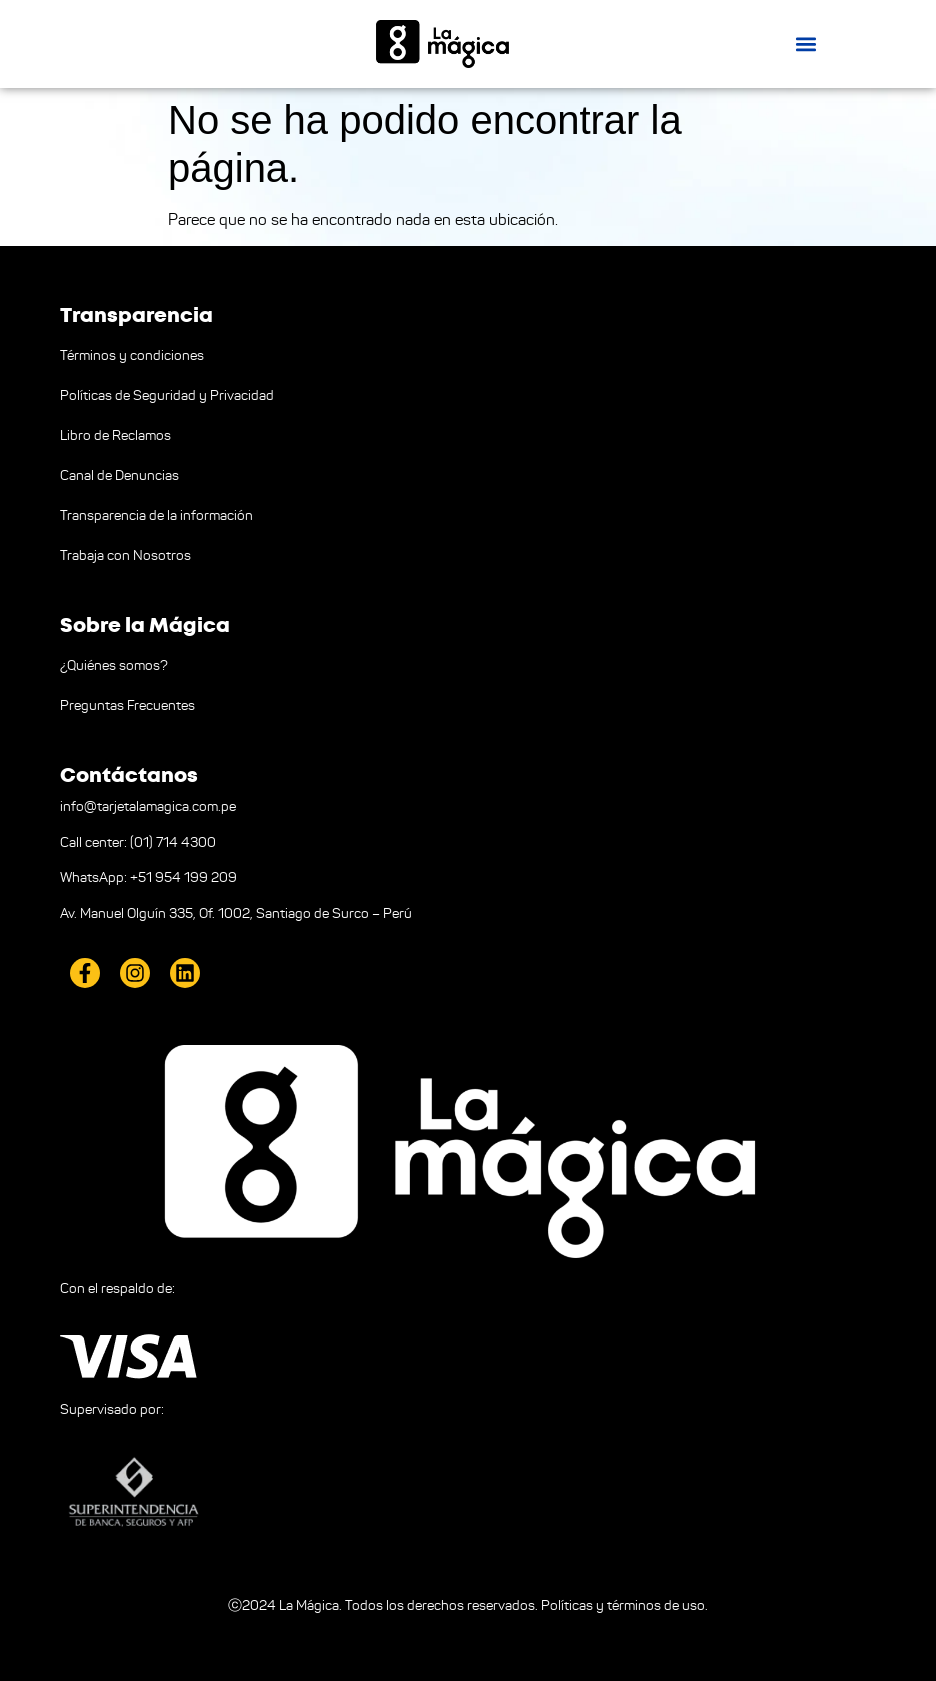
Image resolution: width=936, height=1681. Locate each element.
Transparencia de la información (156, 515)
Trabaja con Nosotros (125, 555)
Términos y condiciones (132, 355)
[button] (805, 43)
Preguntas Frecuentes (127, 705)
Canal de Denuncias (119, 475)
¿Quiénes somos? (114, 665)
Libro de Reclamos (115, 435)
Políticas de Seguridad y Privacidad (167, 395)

**PROBLEM REQUIREMENTS:** In the listing above, the line containing "Canal de Denuncias (119, 475)" and all lines after it are to be restated word for word.

**RESULT OF THIS TASK:**
Canal de Denuncias (119, 475)
¿Quiénes somos? (114, 665)
Libro de Reclamos (115, 435)
Políticas de Seguridad y Privacidad (167, 395)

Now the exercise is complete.